Las investigaciones criminales se han
sofisticado mucho desde entonces. Pero la narración que hace Epstein de
la búsqueda del FBI del responsable de los ataques con ántrax en 2001
sugiere que esta investigación aún estuvo más distorsionada por la
necesidad de alcanzar resultados. El ántrax, de una cepa
particularmente maligna, fue enviado por carta y causó la muerte a
cinco personas. El FBI decidió de antemano que el remitente era un
científico estadounidense que actuaba como un "lobo solitario" e
investigó a algunos que parecían ajustarse a dicho perfil. El Dr.

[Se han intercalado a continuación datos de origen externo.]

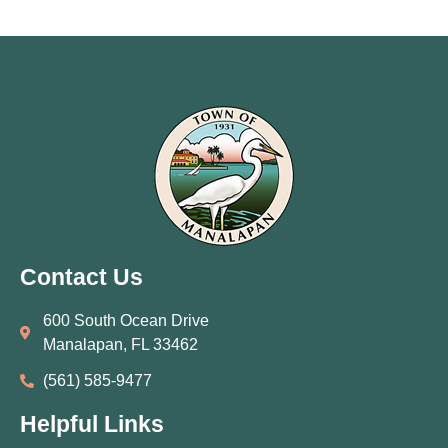
Contact Us
600 South Ocean Drive
Manalapan, FL 33462
(561) 585‑9477
Helpful Links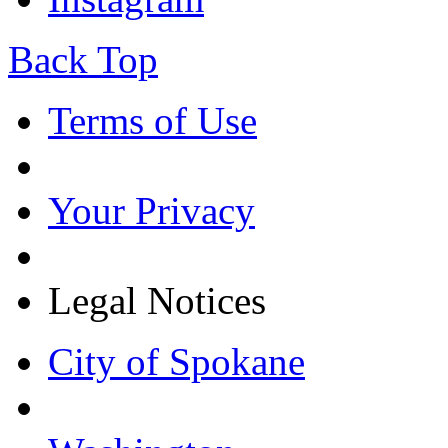
Back Top
Terms of Use
Your Privacy
Legal Notices
City of Spokane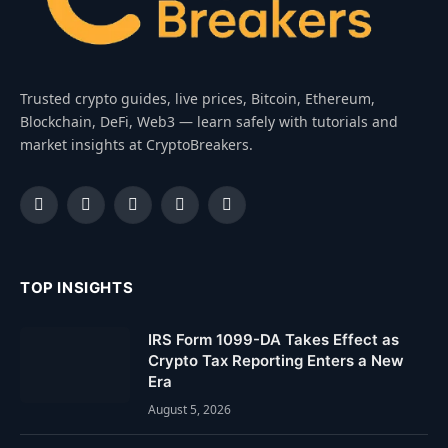
Trusted crypto guides, live prices, Bitcoin, Ethereum,
Blockchain, DeFi, Web3 — learn safely with tutorials and
market insights at CryptoBreakers.
Facebook
Instagram
Pinterest
YouTube
Dribbble
TOP INSIGHTS
IRS Form 1099-DA Takes Effect as
Crypto Tax Reporting Enters a New
Era
August 5, 2026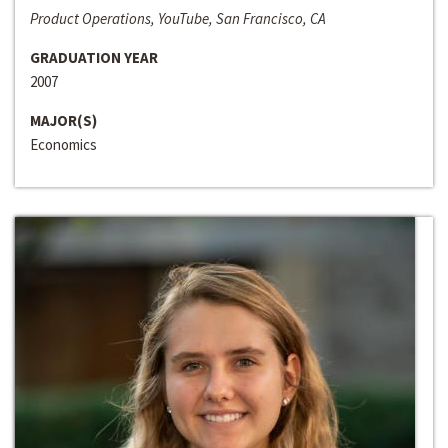
Product Operations, YouTube, San Francisco, CA
GRADUATION YEAR
2007
MAJOR(S)
Economics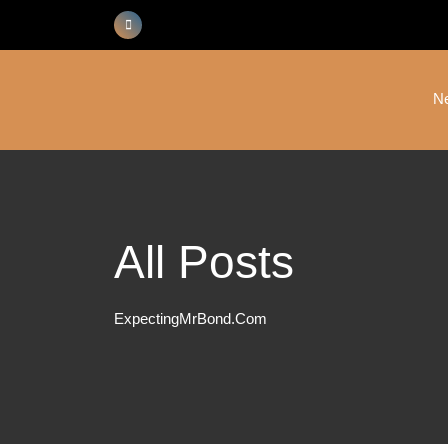
Skip
to
content
N
All Posts
ExpectingMrBond.com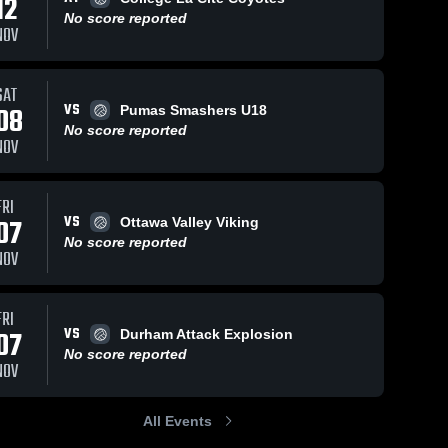
12
No score reported
NOV
SAT
VS
08
Pumas Smashers U18
No score reported
NOV
FRI
VS
07
Ottawa Valley Viking
No score reported
NOV
FRI
VS
07
Durham Attack Explosion
No score reported
NOV
All Events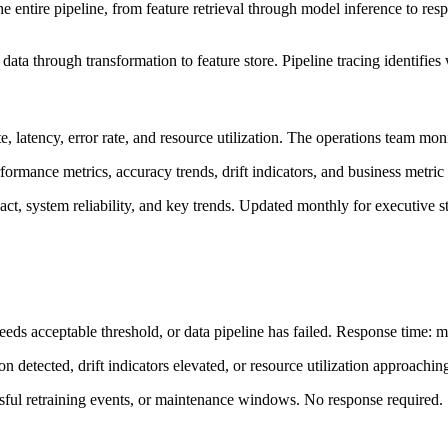
he entire pipeline, from feature retrieval through model inference to res
 data through transformation to feature store. Pipeline tracing identifies
te, latency, error rate, and resource utilization. The operations team mo
ormance metrics, accuracy trends, drift indicators, and business metric
ct, system reliability, and key trends. Updated monthly for executive s
eds acceptable threshold, or data pipeline has failed. Response time: m
n detected, drift indicators elevated, or resource utilization approachi
ssful retraining events, or maintenance windows. No response required.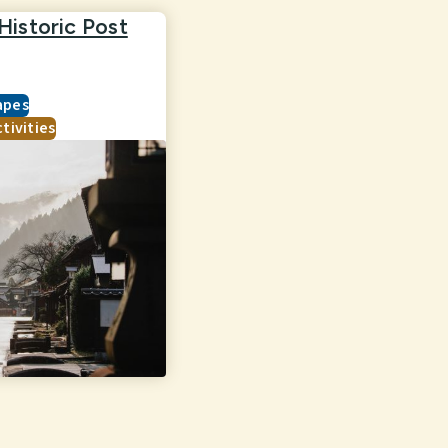
istoric Post
apes
tivities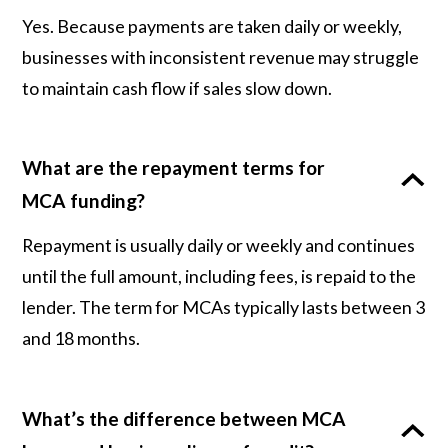
Yes. Because payments are taken daily or weekly,
businesses with inconsistent revenue may struggle
to maintain cash flow if sales slow down.
What are the repayment terms for
MCA funding?
Repayment is usually daily or weekly and continues
until the full amount, including fees, is repaid to the
lender. The term for MCAs typically lasts between 3
and 18 months.
What’s the difference between MCA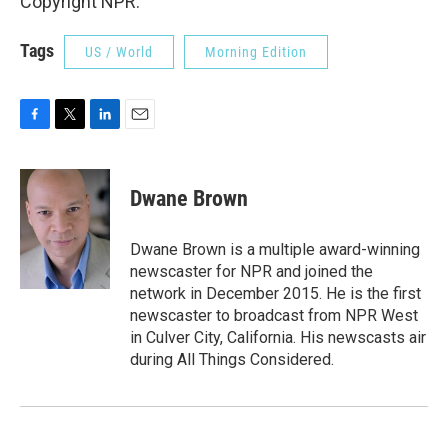
Copyright NPR.
Tags
US / World
Morning Edition
F
T
L
E
a
w
i
m
c
i
n
a
e
t
k
i
Dwane Brown
b
t
e
l
o
e
d
o
r
I
Dwane Brown is a multiple award-winning
k
n
newscaster for NPR and joined the
network in December 2015. He is the first
newscaster to broadcast from NPR West
in Culver City, California. His newscasts air
during All Things Considered.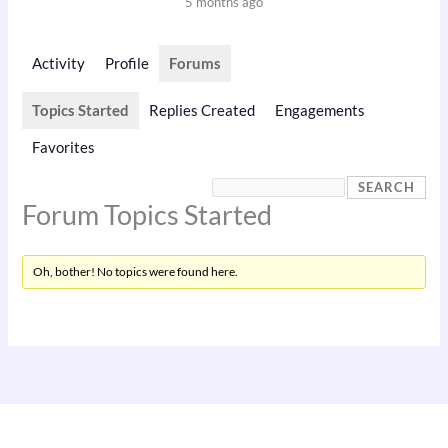
5 months ago
Activity
Profile
Forums
Topics Started
Replies Created
Engagements
Favorites
Forum Topics Started
Oh, bother! No topics were found here.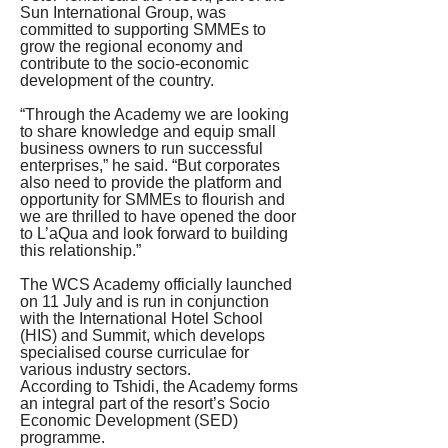
Sun International Group, was 
committed to supporting SMMEs to 
grow the regional economy and 
contribute to the socio-economic 
development of the country.
“Through the Academy we are looking 
to share knowledge and equip small 
business owners to run successful 
enterprises,” he said. “But corporates 
also need to provide the platform and 
opportunity for SMMEs to flourish and 
we are thrilled to have opened the door 
to L’aQua and look forward to building 
this relationship.”
The WCS Academy officially launched 
on 11 July and is run in conjunction 
with the International Hotel School 
(HIS) and Summit, which develops 
specialised course curriculae for 
various industry sectors.
According to Tshidi, the Academy forms 
an integral part of the resort’s Socio 
Economic Development (SED) 
programme.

Steven Hatfill perdió su empleo, sus contratos y a muchos de sus
colaboradores tras ser acosado por el FBI(cuyas sospechas se filtraron
a la prensa). Finalmente, puso una demanda al gobierno y un juez
federal dictaminó indignado que el FBI le había perseguido durante 5
años "sin una mínima prueba", por lo que le indemnizó con 5,8 millones
de dólares en compensación.
Impávido, el FBI se
lanzó contra otro científico, el Dr. Bruce Ivins, y ofreció 2,5
millones de dólares a sus hijos mellizos si testificaban contra su
padre. Sometido a una extraordinaria presión y en bancarrota por los
gastos legales de su defensa, empezó a beber en exceso y, tras una
crisis nerviosa, se suicidó en 2008, justo antes del juicio. Una semana
después, el FBI le declaró único autor de los ataques con ántrax,
aunque su gigantesca investigación no llegó a encontrar ninguna prueba
concluyente en su contra y su supuesta culpabilidad se basaba en
dudosas pruebas científicas.
El caso sigue siendo un
ejemplo revelador del modo en que los organismos de inteligencia parten
de conceptos erróneos, que al ser asumidos por la institución no pueden
desecharse sin riesgo de perder la credibilidad y el prestigio. El
mayor perjuicio que se puede derivar del atentado de Boston es que el
monstruo de seguridad creado o ampliado tras el 11-S, cuya eficacia es
más que dudosa, rejuvenezca y aumente su tamaño.